A popular attitude is that zombie banks must be avoided at all costs, and that we must have a healthy financial sector before we can hope for an economic recovery. Japan is cited for proof.
Thus we’re told, we need to bite the bullet, restructure bank balance sheets and inflict some real pain on bank lenders (insurance companies, pension funds, etc.) in order to restore health to the banks.
Funnily enough though, many of the advocates of the short, sharp, shocked approach to dealing with the banks (like Paul Krugman) advocate just the opposite when it comes to actual real businesses and consumers.
Rather than let the wave of foreclosures run its course, we have to have zombie homeowners who are pressured to stay in homes they can’t afford for as long as possible (see mortgage modification).

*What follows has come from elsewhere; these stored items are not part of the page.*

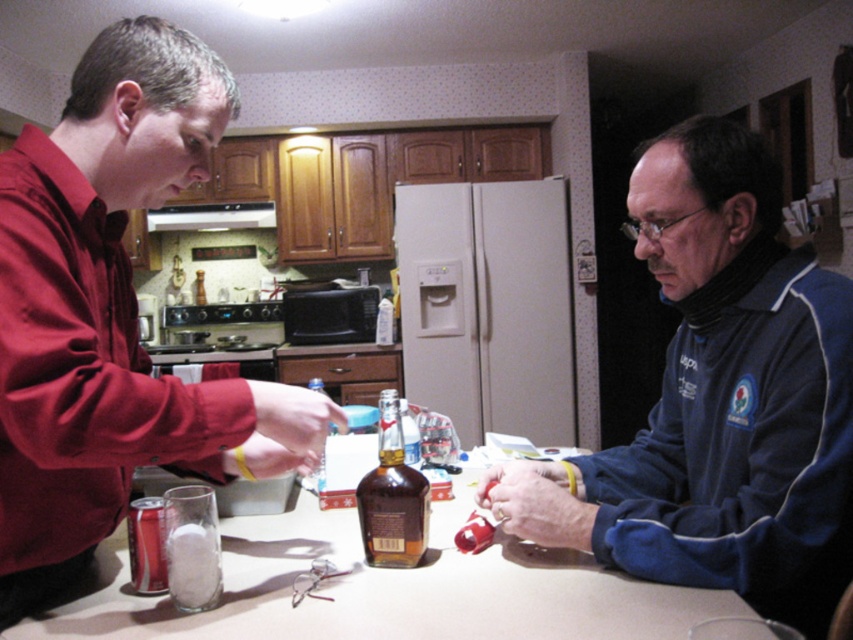 You are standing in the kitchen and want to reach both the point at location (740, 531) and the point at (544, 560). Which point should you move towards first to reach the closer one?

Point (740, 531) is closer to the viewer than point 0.875, 0.875, so you should move towards point (740, 531) first.

You are organizing the kitchen counter and need to place the blue fleece jacket at center. Where exactly should you position it based on the coordinates provided?

The blue fleece jacket at center should be positioned at the coordinates point [718,400] as specified.

You are organizing a small event and need to decide which of the two items, the blue fleece jacket at center or the matte red shirt at center, can be folded and stored in a drawer that can only accommodate items smaller than the other. Which item should you choose?

The matte red shirt at center should be chosen because it is smaller than the blue fleece jacket at center, making it suitable for the drawer.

Rather than force people to take the painful step of learning new skills or accept a worse job, we prop up industries with high levels of employment.
And more generally, rather than letting consumer fall of the consumer-debt treadmill, we look for ways to keep interest rates low so that spending is maintained.
What happened to inflict-the-pain-now? Not clear. When it comes to consumers and their own broken business models and household balance sheet problems, the answer is apparently to hang on as long as possible.
But if a nation of zombie banks seems scary, we’re terrified by the possibility of an actual nation of zombie people, utterly dependent on government-subsidized debt, without the job security or skills to stand on their own in this economy.